═══ TASK MATERIAL

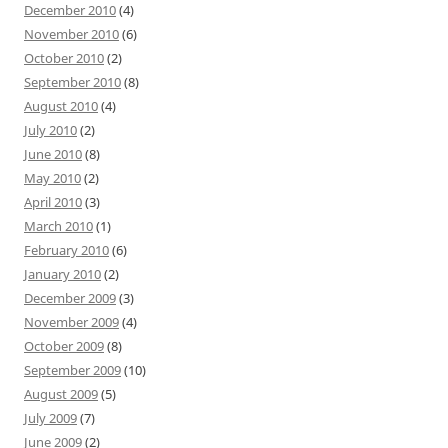
December 2010
(4)
November 2010
(6)
October 2010
(2)
September 2010
(8)
August 2010
(4)
July 2010
(2)
June 2010
(8)
May 2010
(2)
April 2010
(3)
March 2010
(1)
February 2010
(6)
January 2010
(2)
December 2009
(3)
November 2009
(4)
October 2009
(8)
September 2009
(10)
August 2009
(5)
July 2009
(7)
June 2009
(2)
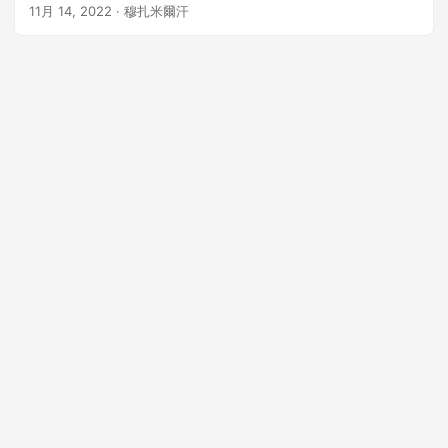
11月 14, 2022
· 穆扎米爾汗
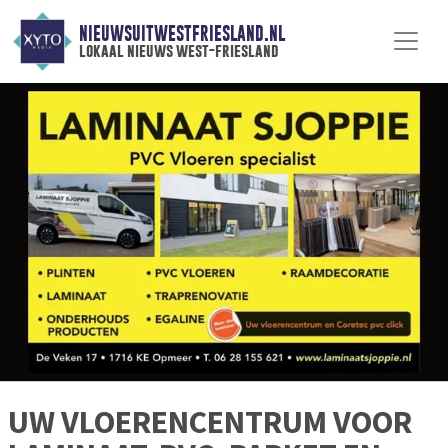
NIEUWSUITWESTFRIESLAND.NL
lokaal nieuws west-friesland
UW VLOERENCENTRUM VOOR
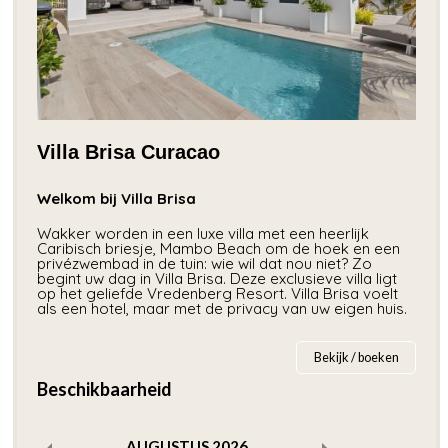
Villa Brisa Curacao
Welkom bij Villa Brisa
Wakker worden in een luxe villa met een heerlijk
Caribisch briesje, Mambo Beach om de hoek en een
privézwembad in de tuin: wie wil dat nou niet? Zo
begint uw dag in Villa Brisa. Deze exclusieve villa ligt
op het geliefde Vredenberg Resort. Villa Brisa voelt
als een hotel, maar met de privacy van uw eigen huis.
Bekijk / boeken
Beschikbaarheid
AUGUSTUS
2026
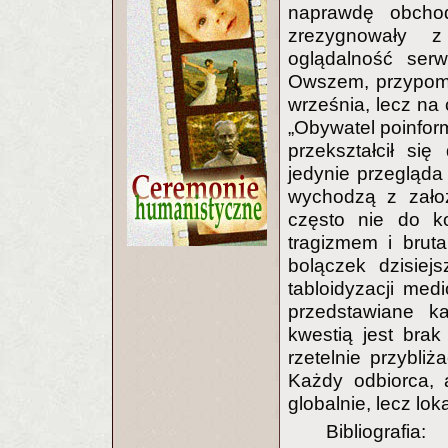
naprawdę obcho
zrezygnowały z
oglądalność serw
Owszem, przypomi
września, lecz na 
„Obywatel poinform
przekształcił się
jedynie przegląda
wychodzą z założ
często nie do k
tragizmem i bruta
bolączek dzisiej
tabloidyzacji med
przedstawiane ka
kwestią jest brak 
rzetelnie przybl
Każdy odbiorca, 
globalnie, lecz lo
Bibliografia:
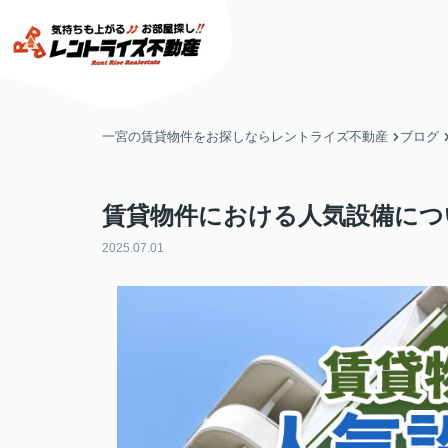
一宮の賃貸物件をお探しならレントライズ不動産
ブログ
賃貸物件における人気設備につ
2025.07.01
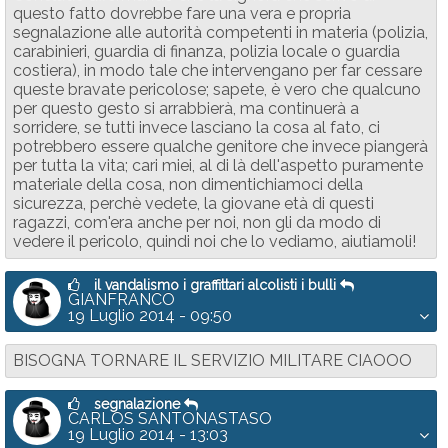
questo fatto dovrebbe fare una vera e propria
segnalazione alle autorità competenti in materia (polizia,
carabinieri, guardia di finanza, polizia locale o guardia
costiera), in modo tale che intervengano per far cessare
queste bravate pericolose; sapete, è vero che qualcuno
per questo gesto si arrabbierà, ma continuerà a
sorridere, se tutti invece lasciano la cosa al fato, ci
potrebbero essere qualche genitore che invece piangerà
per tutta la vita; cari miei, al di là dell'aspetto puramente
materiale della cosa, non dimentichiamoci della
sicurezza, perchè vedete, la giovane età di questi
ragazzi, com'era anche per noi, non gli da modo di
vedere il pericolo, quindi noi che lo vediamo, aiutiamoli!
il vandalismo i graffittari alcolisti i bulli
GIANFRANCO
19 Luglio 2014 - 09:50
BISOGNA TORNARE IL SERVIZIO MILITARE CIAOOO
segnalazione
CARLOS SANTONASTASO
19 Luglio 2014 - 13:03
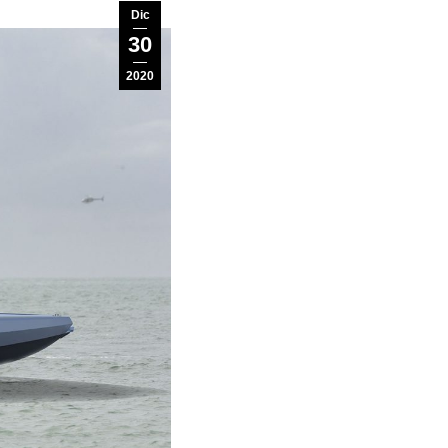
Dic
30
2020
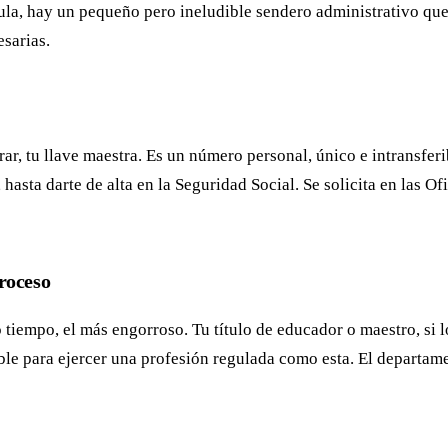
ula, hay un pequeño pero ineludible sendero administrativo que 
esarias.
ar, tu llave maestra. Es un número personal, único e intransferi
 hasta darte de alta en la Seguridad Social. Se solicita en las O
roceso
o tiempo, el más engorroso. Tu título de educador o maestro, si 
ble para ejercer una profesión regulada como esta. El departam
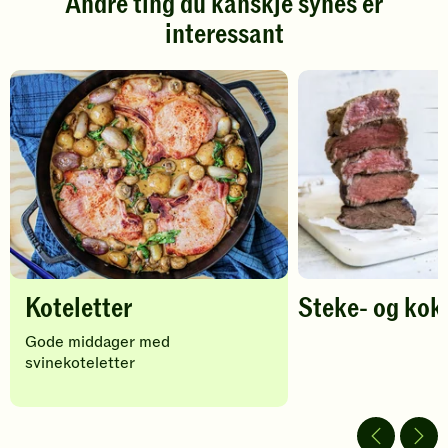
Andre ting du kanskje synes er
Klikk
Klikk
interessant
for
for
å
å
gi
gi
din
din
vurdering.
vurdering.
Koteletter
Steke- og kok
Gode middager med
svinekoteletter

══════

## EXERCISE OBJECTIVE
Which lines of the records hold the string "invece"? Copy each one.

## SOLVED EXERCISE
sorridere, se tutti invece lasciano la cosa al fato, ci
potrebbero essere qualche genitore che invece piangerà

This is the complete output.